**ABOUT THIS TASK**
One figure is the whole answer: the number of lines below that contain the word "июль".

**ENTRIES SHOWN**
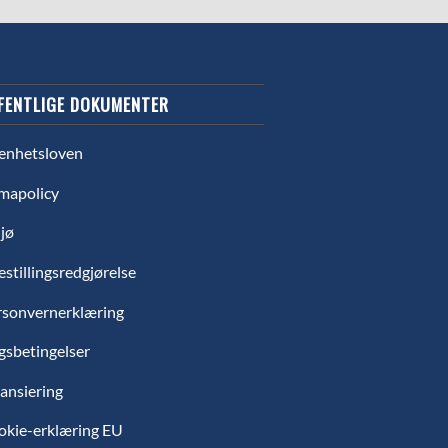
FENTLIGE DOKUMENTER
enhetsloven
mapolicy
jø
estillingsredgjørelse
rsonvernerklæring
gsbetingelser
ansiering
okie-erklæring EU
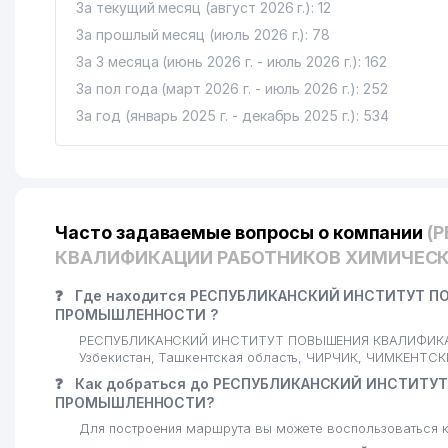
За текущий месяц (август 2026 г.): 12
За прошлый месяц (июль 2026 г.): 78
За 3 месяца (июнь 2026 г. - июль 2026 г.): 162
За пол года (март 2026 г. - июль 2026 г.): 252
За год (январь 2025 г. - декабрь 2025 г.): 534
Часто задаваемые вопросы о компании
(
КВАЛИФИКАЦИИ РАБОТНИКОВ ХИМИЧЕС
❓
Где находится РЕСПУБЛИКАНСКИЙ ИНСТИТУТ 
ПРОМЫШЛЕННОСТИ ?
РЕСПУБЛИКАНСКИЙ ИНСТИТУТ ПОВЫШЕНИЯ КВАЛИФИКАЦ
Узбекистан, Ташкентская область, ЧИРЧИК, ЧИМКЕНТСКИ
❓
Как добраться до РЕСПУБЛИКАНСКИЙ ИНСТИТ
ПРОМЫШЛЕННОСТИ?
Для построения маршрута вы можете воспользоваться к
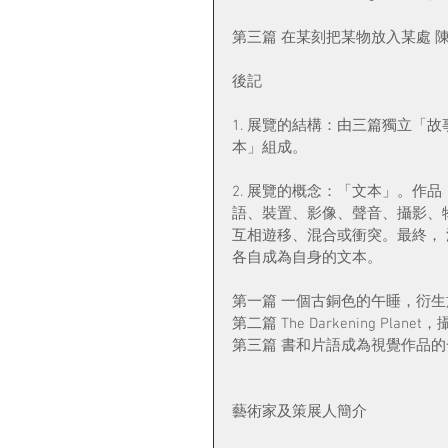
第三篇 在某刻把某物放入某處 
後記
1. 展覽的結構：由三篇獨立「
本」組成。
2. 展覽的概念：「文本」。作
語、裝置、影像、聲音、攝影、
互相遊移、混合或衝突。最終，
各自成為自身的文本。
第一篇 一個古銅色的午睡，衍
第二篇 The Darkening Pl
第三篇 書和片語成為視覺作品
藝術家及策展人簡介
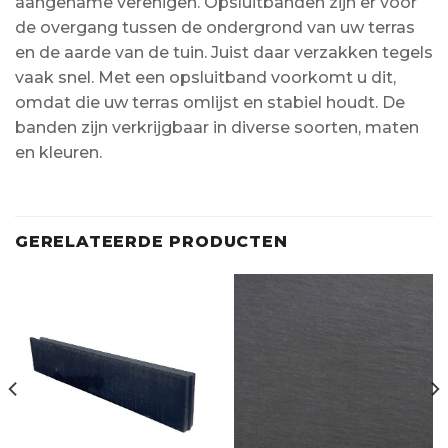
aangename verenigen. Opsluitbanden zijn er voor
de overgang tussen de ondergrond van uw terras
en de aarde van de tuin. Juist daar verzakken tegels
vaak snel. Met een opsluitband voorkomt u dit,
omdat die uw terras omlijst en stabiel houdt. De
banden zijn verkrijgbaar in diverse soorten, maten
en kleuren.
GERELATEERDE PRODUCTEN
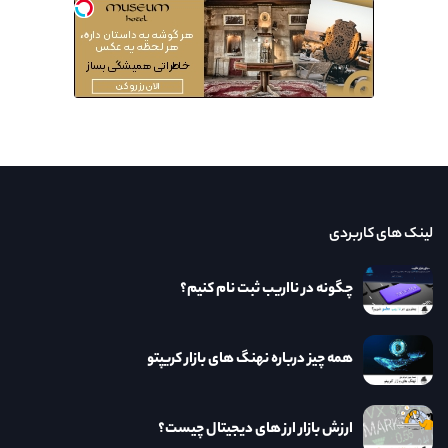
لینک های کاربردی
چگونه در نااریب ثبت نام کنیم؟
همه چیز درباره نهنگ های بازار کریپتو
ارزش بازار ارز های دیجیتال چیست؟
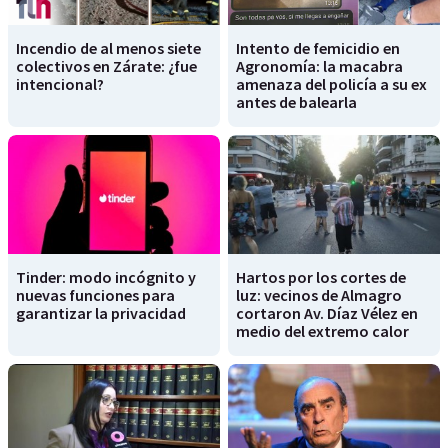
Incendio de al menos siete
Intento de femicidio en
colectivos en Zárate: ¿fue
Agronomía: la macabra
intencional?
amenaza del policía a su ex
antes de balearla
Tinder: modo incógnito y
Hartos por los cortes de
nuevas funciones para
luz: vecinos de Almagro
garantizar la privacidad
cortaron Av. Díaz Vélez en
medio del extremo calor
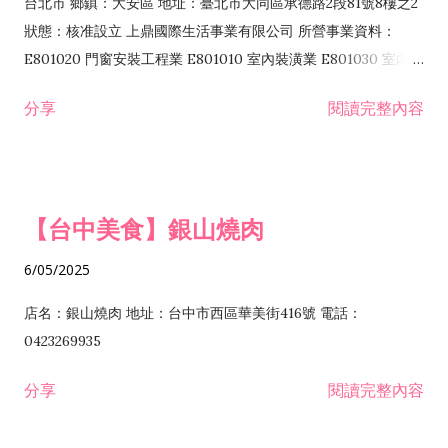
其他綜合零售業 F399040 無店面零售業 F401010 國際貿易業
台北市 鄉鎮：大安區 地址：臺北市大同區承德路2段81號8樓之2
F601010 智慧財產權業 G801010 倉儲業 I102010 投資顧問業
狀態：核准設立 上鼎國際生活事業有限公司 所營事業資料：
I103060 管理顧問業 I199990 其他顧問服務業 I105010 藝術品
E801020 門窗安裝工程業 E801010 室內裝潢業 E801030 室內輕
諮詢顧問業 I301010 資訊軟體服務業 I301020 資料處理服務業
鋼架工程業 E801040 玻璃安裝工程業 E801070 廚具、衛浴設備
分享
閱讀完整內容
I301030 電子資訊供應服務業 I401010 一般廣告服務業 I501010
安裝工程業 F206020 日常用品零售業 F206040 水器材料零售業
產品設計業 IE01010 電信業務門號代辦業 IZ06010 理貨包裝業
F206060 祭祀用品零售業 F207030 清潔用品零售業 F211010 建
IZ09010 管理系統驗證業 IZ12010 人力派遣業 IZ13010 網路認
材零售業 F213010 電器零售業 F213030 電腦及事務性機器設備
證服務業 IZ15010 市場研究及民意調查業 IZ99990 其他工商服
零售業 F217010 消防安全設備零售業 F218010 資訊軟體零售業
【台中美食】銀山燒肉
務業 J399010 軟體出版業 J601010 藝文服務業 J602010 演藝活
H701010 住宅及大樓開發租售業 H701020 工業廠房開發租售業
動業 J701040 休閒活動場館業 J802010 運動訓練業 JA02010 電
H701050 投資興建公共建設業 H701060 新市鎮、新社區開發業
6/05/2025
器及電子產品修理業 JB01010 會議及展覽服務業 JD01010 工商
H701070 區段徵收及市地重劃代辦業 H701090 都市更新整建維
徵信服務業 JE01010 租賃業 E801010 室內裝潢業 E603010 電
護業 H702010 建築經理業 H703090 不動產買賣業 H703100 不
店名：銀山燒肉 地址：台中市西區華美街416號 電話：
纜安裝工程業 EZ05010 儀器、儀表安裝工程業 F102030 菸酒批
動產租賃業 I103060 管理顧問業 I199990 其他顧問服務業
0423269935
發業 F10...
I301010 資訊軟體服務業 I301020 資料處理服務業 I301030 電子
分享
閱讀完整內容
資訊供應服務業 IF01010 消防安全設備檢修業 JZ99050 仲介服
務業 JZ99990 未分類其他服務業 F201070 花卉零售業 F203010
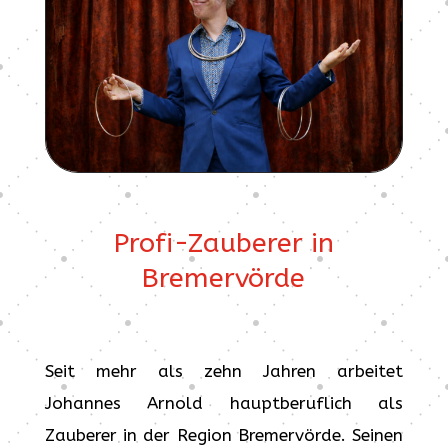
Profi-Zauberer in
Bremervörde
Seit mehr als zehn Jahren arbeitet
Johannes Arnold hauptberuflich als
Zauberer in der Region Bremervörde. Seinen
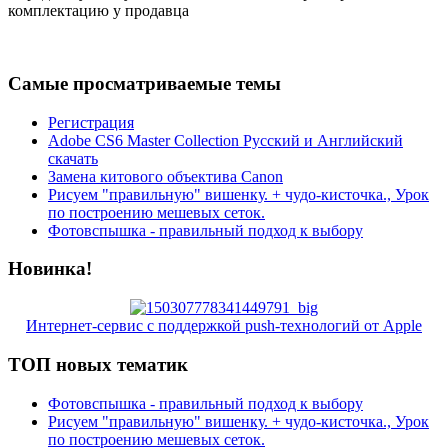
комплектацию у продавца
Самые просматриваемые темы
Регистрация
Adobe CS6 Master Collection Русский и Английский
скачать
Замена китового объектива Canon
Рисуем "правильную" вишенку. + чудо-кисточка., Урок
по построению мешевых сеток.
Фотовспышка - правильный подход к выбору
Новинка!
Интернет-сервис с поддержкой push-технологий от Apple
ТОП новых тематик
Фотовспышка - правильный подход к выбору
Рисуем "правильную" вишенку. + чудо-кисточка., Урок
по построению мешевых сеток.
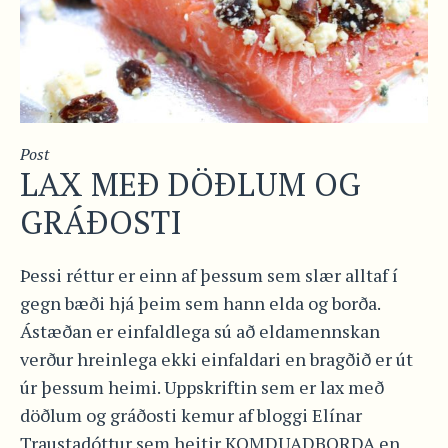
Post
LAX MEÐ DÖÐLUM OG
GRÁÐOSTI
Þessi réttur er einn af þessum sem slær alltaf í
gegn bæði hjá þeim sem hann elda og borða.
Ástæðan er einfaldlega sú að eldamennskan
verður hreinlega ekki einfaldari en bragðið er út
úr þessum heimi. Uppskriftin sem er lax með
döðlum og gráðosti kemur af bloggi Elínar
Traustadóttur sem heitir KOMDUADBORDA en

**TASK RESULT**
3